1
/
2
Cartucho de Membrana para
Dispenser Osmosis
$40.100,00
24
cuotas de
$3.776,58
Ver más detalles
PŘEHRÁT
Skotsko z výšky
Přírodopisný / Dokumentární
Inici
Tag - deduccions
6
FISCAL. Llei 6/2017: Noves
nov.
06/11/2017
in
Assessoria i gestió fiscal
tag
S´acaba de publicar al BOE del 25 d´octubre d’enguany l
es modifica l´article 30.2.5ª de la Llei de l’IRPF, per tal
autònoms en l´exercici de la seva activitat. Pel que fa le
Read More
* * *
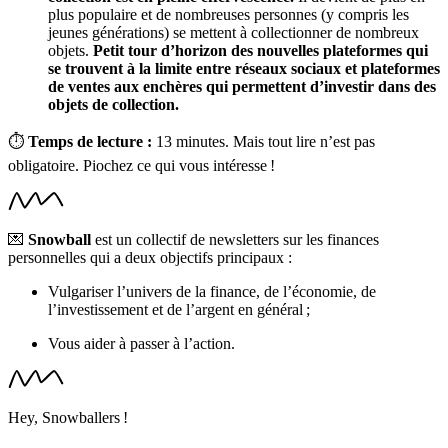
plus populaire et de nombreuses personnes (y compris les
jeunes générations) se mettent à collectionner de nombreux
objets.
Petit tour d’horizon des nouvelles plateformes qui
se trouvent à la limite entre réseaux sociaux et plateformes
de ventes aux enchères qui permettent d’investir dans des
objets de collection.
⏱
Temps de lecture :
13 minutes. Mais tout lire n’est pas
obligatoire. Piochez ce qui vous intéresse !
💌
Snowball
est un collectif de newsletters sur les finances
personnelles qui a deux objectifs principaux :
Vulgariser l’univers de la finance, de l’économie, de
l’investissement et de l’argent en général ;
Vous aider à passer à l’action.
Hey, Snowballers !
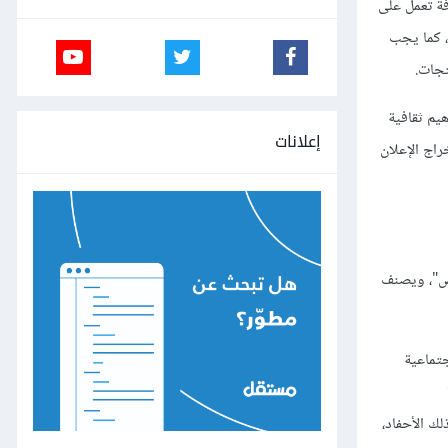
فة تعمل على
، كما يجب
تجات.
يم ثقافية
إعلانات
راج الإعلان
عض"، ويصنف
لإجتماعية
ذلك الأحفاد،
---
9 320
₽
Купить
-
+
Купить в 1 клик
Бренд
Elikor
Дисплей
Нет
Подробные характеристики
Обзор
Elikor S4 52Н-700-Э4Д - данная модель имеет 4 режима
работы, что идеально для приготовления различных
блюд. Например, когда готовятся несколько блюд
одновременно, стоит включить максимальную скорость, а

■ **What this task involves**:
Scan the material above for the string "Elikor", returning each line that contains it.

■ **Exercise output**:
Elikor
Elikor S4 52Н-700-Э4Д - данная модель имеет 4 режима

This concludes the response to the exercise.